Exercise Orion, Europe's largest civil resilience exercise has ended. The event ran for three days at Fort Widley on Portsdown Hill near Portsmouth, during which more than 800 crew and support staff simulated the devastating and chaotic results of a mid-sized earthquake striking the UK.

OrionFinishLargeThe scenario was selected due to the unlikelihood of its ever occurring in this country, meaning it would test responders in areas that they are not regularly trained to deal with. Such a situation would also necessitate foreign assistance, activating the European Civil Protection Mechanism. The event was designed to look at how international teams would work together to overcome obvious barriers such as language and different working practices.
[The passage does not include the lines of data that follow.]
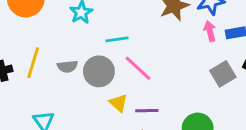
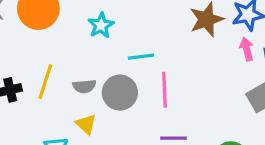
pink line: (138, 68) -> (164, 90), turned 44
yellow triangle: (118, 103) -> (86, 124), moved

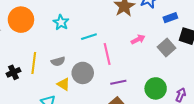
pink arrow: (247, 49) -> (138, 39), moved, turned 88
gray circle: (120, 93) -> (83, 73), moved

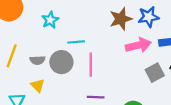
pink arrow: (138, 39) -> (138, 45), moved, size x1.6
gray circle: (83, 73) -> (61, 62), moved

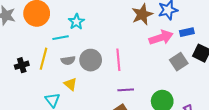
cyan line: (76, 42) -> (61, 38), moved

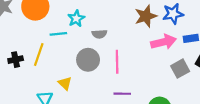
gray semicircle: (68, 60) -> (99, 34), moved

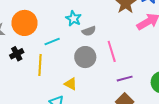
cyan star: (76, 18) -> (73, 18), moved
black cross: (16, 60) -> (17, 54), moved

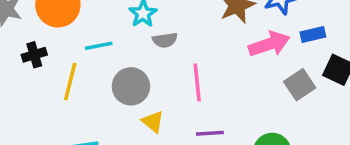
gray circle: (85, 57) -> (131, 86), moved
yellow triangle: (71, 84) -> (153, 122), moved

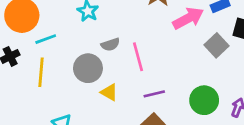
gray semicircle: (165, 40) -> (110, 45), moved
cyan line: (99, 46) -> (46, 39), moved

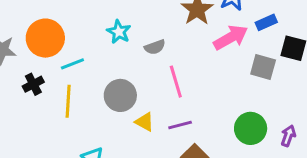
gray semicircle: (110, 45) -> (155, 47), moved
gray square: (217, 45) -> (263, 67), turned -30
purple line: (154, 94) -> (180, 125), moved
Local agencies taking part included Hampshire Fire and Rescue Service, Hampshire Constabulary, South Central Ambulance, Fareham Borough Council and the Environment Agency. Travelling from further afield were urban search and rescue specialists from Kent, Lincolnshire, West Sussex, Lancashire, Mid and West Wales, Grampian and Hertfordshire fire and rescue services. International teams came from Denmark, Germany, Italy, Norway, Spain, Sweden and the United Arab Emirates. The exercise was overseen by assessors from the USA, and at least one representative from nearly every other European Union nation.

Exercise Director, Hampshire Fire and Rescue Service Group Manager, Peter Crook, said: "This exercise was always meant to stretch UK resources to the limit and it certainly achieved that, with the British teams attending being overstretched almost from the beginning.
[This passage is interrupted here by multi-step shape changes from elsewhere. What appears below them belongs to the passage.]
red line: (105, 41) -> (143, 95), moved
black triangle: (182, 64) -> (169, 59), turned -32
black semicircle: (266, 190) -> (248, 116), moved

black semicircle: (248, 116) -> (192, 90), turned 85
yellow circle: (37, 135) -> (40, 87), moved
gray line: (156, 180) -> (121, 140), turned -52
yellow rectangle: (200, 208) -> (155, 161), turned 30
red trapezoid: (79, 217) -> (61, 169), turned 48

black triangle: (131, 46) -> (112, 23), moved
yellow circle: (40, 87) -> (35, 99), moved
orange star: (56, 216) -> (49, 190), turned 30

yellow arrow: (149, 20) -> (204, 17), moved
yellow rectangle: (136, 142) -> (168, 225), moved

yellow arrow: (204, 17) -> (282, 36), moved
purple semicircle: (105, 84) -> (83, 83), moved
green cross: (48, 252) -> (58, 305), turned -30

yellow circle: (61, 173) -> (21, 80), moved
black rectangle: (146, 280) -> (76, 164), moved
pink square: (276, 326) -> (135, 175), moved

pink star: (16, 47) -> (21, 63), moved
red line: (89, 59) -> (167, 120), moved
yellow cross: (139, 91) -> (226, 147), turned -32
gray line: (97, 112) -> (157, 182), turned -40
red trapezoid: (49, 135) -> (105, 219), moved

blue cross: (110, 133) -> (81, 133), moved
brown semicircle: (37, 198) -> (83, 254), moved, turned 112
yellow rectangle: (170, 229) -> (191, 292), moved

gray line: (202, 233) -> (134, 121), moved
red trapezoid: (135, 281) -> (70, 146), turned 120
"The scenarios were very realistic and complex, due in part to Fort Widley's dynamic design but also due the scale of detail that went into every scenario. These were the kinds of scenes that responders could face if an earthquake really did occur and nothing was held back. I wish to thank all who took part in Exercise Orion and believe they will enjoy a welcome break after this."
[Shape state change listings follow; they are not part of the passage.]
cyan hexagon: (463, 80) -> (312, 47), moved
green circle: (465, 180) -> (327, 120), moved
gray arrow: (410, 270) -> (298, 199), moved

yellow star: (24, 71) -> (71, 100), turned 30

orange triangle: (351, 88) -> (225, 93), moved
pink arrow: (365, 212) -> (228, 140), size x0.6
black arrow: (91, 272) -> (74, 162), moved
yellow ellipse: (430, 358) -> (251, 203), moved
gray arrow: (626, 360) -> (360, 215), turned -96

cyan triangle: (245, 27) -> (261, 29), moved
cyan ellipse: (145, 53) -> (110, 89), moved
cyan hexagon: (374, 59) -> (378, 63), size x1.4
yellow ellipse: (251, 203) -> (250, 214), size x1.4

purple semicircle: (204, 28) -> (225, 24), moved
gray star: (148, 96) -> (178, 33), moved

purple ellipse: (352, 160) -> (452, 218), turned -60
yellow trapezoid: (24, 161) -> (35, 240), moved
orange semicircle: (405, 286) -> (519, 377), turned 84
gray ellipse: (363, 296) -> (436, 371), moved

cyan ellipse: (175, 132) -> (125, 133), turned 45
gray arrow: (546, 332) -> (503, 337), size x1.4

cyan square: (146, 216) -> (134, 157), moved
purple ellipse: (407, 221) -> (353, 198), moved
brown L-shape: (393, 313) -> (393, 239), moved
Los Angeles County Fire Department Chief and American Urban Search and Rescue Team 2 Leader, Pat Rohaley, was one of the exercise assessors. He added: "Exercise Orion was very well organised and executed. I believe it has gone a long way in creating an awareness within the UK of how it would access EU assistance and taken the country through the mechanisms that come in to play as well as demonstrating to the rest of Europe how the UK would respond to a major incident."

Exercise Orion was the UK's first live European Union civil protection exercise. It was led by Hertfordshire Fire and Rescue Service following a successful funding bid to the European Union. It was hosted by Hampshire Fire and Rescue Service.